SATELLITE DATA FOR AGRICULTURAL ECONOMISTS: Theory and Practice

Lecture date: 08-01-2026

Author
Affiliation

David Wuepper, Hadi, and Wyclife Agumba Oluoch

Land Economics Group, University of Bonn, Bonn, Germany

Published

December 8, 2025

1 Introduction

In this session, we will learn how to use an already built spatial machine learning model from sdm package (Naimi and Araujo 2016) to predict tea fields on our data for the same roi but different time. The main task is to segment tea fields in the same region of interest but on data that the model was never trained on.

2 Google Earth Engine

You can run the code in the snippet below in the GEE code editor to obtain the Sentinel+2 + canopy height for use in this script


var s2 = ee.ImageCollection("COPERNICUS/S2_SR_HARMONIZED");
var cs_plus = ee.ImageCollection("GOOGLE/CLOUD_SCORE_PLUS/V1/S2_HARMONIZED");
var roi = projects/ee-wyclifeaoluoch/assets/roi_win_2025 // Change to your asset path
var canopy_ht = projects/sat-io/open-datasets/facebook/meta-canopy-height;

/*
SATELLITE DATA FOR AGRICULTURAL ECONOMISTS
THEORY AND PRACTICE

Mapping tea plantations in Kericho region of Kenya: Machine Learning Approach
David Wuepper, Hadi, Wyclife Agumba Oluoch
Affiliations:
  - Land Economics Group (https://www.ilr1.uni-bonn.de/en/research/research-groups/land-economics), University of Bonn, Bonn, Germany

This script, demonstrates how to create, visualize, and export to drive a cloud-free Sentinel-2 composite and canopy height data
for use in machine and deep learning models. The model trained in 2025 is used to predict in this image of 2020
*/

// --------------------------------------------
// 1. Band Selection for Sentinel-2
// --------------------------------------------
// Define relevant Sentinel-2 bands for vegetation/cropland analysis.
// These include visible, red-edge, near-infrared, and shortwave-infrared bands.

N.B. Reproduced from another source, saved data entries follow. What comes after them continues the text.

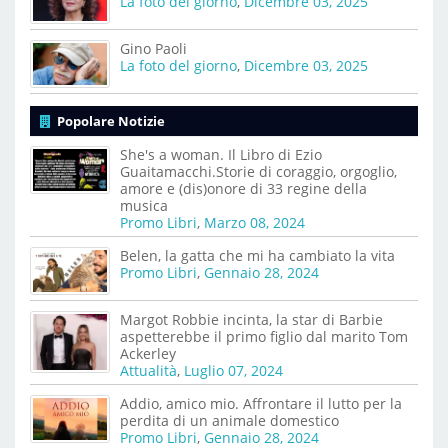
La foto del giorno
,
Dicembre 03, 2025
Gino Paoli
La foto del giorno
,
Dicembre 03, 2025
Popolare Notizie
She's a woman. Il Libro di Ezio
Guaitamacchi.Storie di coraggio, orgoglio,
amore e (dis)onore di 33 regine della
musica
Promo Libri
,
Marzo 08, 2024
Belen, la gatta che mi ha cambiato la vita
Promo Libri
,
Gennaio 28, 2024
Margot Robbie incinta, la star di Barbie
aspetterebbe il primo figlio dal marito Tom
Ackerley
Attualità
,
Luglio 07, 2024
Addio, amico mio. Affrontare il lutto per la
perdita di un animale domestico
Promo Libri
,
Gennaio 28, 2024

var selected_bands = ['B2', 'B3', 'B4', 'B5', 'B6', 'B7', 'B8', 'B8A', 'B11', 'B12'];

s2 = s2.select(selected_bands);

print('selected_bands', selected_bands);

// --------------------------------------------
// 2. Define Time Range for Image Collection
// --------------------------------------------

var start_date = "2020-01-01";  // Start date of image collection
var end_date = "2021-01-01";    // End date of image collection

// --------------------------------------------
// 3. Mosaic the canopy height, clip, convert to float and rename
// --------------------------------------------

canopy_ht = canopy_ht.mosaic().rename('ch');

// --------------------------------------------
// 4. Create Cloud-Free Composite
// --------------------------------------------
// Filter by region of interest (roi), apply cloud score mask, and generate a median composite.

var composite = s2
  .filterBounds(roi)                          // Keep images overlapping the region of interest
  .filterDate(start_date, end_date)           // Filter only for the dates needed
  .linkCollection(cs_plus, 'cs')              // Attach the cloud score band 
  .map(function(img){
    return img.updateMask(img.select('cs').gte(0.6));  // Mask out cloudy pixels (cloud score < 0.6)
  })
  .median()                                   // Reduce image collection to a single median image
  .multiply(0.0001)                           // Scale reflectance values
  .select(selected_bands)                     // Re-select bands post-scaling, 'cs' was linked
  .addBands(canopy_ht)
  .toFloat();                                 // Clip the final composite to the region of interest

// Print image properties to console to verify band structure and completeness

print('Composite with canopy height', composite);  // Expecting a single image with 10 bands

// How many images contributed to the median

print('Images used', 
  s2
  .filterBounds(roi)
  .filterDate(start_date, end_date)
  .linkCollection(cs_plus, 'cs')
    .map(function(img){
      return img.updateMask(img.select('cs').gte(0.6));
      }));
  
//  Compare with cloudy pixel percentage (Old approach...only 21 images or so)
print('Images used no cs_plus', 
  s2
  .filterBounds(roi)
  .filterDate(start_date, end_date)
  .filter(ee.Filter.lt("CLOUDY_PIXEL_PERCENTAGE", 10)));

// --------------------------------------------
// 5. Visualization of the Composite
// --------------------------------------------
// Add a true-color layer (RGB: B4, B3, B2) to the map for visual inspection
Map.centerObject({object: roi, zoom: 13});

Map.addLayer(
  composite.clip(roi), 
  {
    min: 0.019347,              // Obtained from the Layers panel, min value (sometimes based on 98% of values)
    max: 0.124803,              // Obtained from the Layers panel, these are to enhance visualization
    bands: ['B4', 'B3', 'B2']   // Bands to use for visualization, RGB (true color composite)
  }, 
  'composite',                  // Name of the layers in Layers panel
  false                         // Do not display layer by default (can be turned on in Layers panel), makes computations faster
);

// --------------------------------------------
// 6. Display ROI Outline
// --------------------------------------------
// Paint the ROI geometry outline in red

var roi_outline = ee.Image().paint({ // Paints the edges of roi as new raster layer
  featureCollection: roi,            // The region of interest to be visualized
  width: 4                           // Outline thickness in pixels
});

// Center the map view on the ROI and add the red border outline

Map.addLayer(roi_outline, {palette: 'red'}, 'roi');

// --------------------------------------------
// 7. Export Image Composite to Google Drive
// --------------------------------------------
// Save the processed image composite for offline use (e.g., in Python or GIS software)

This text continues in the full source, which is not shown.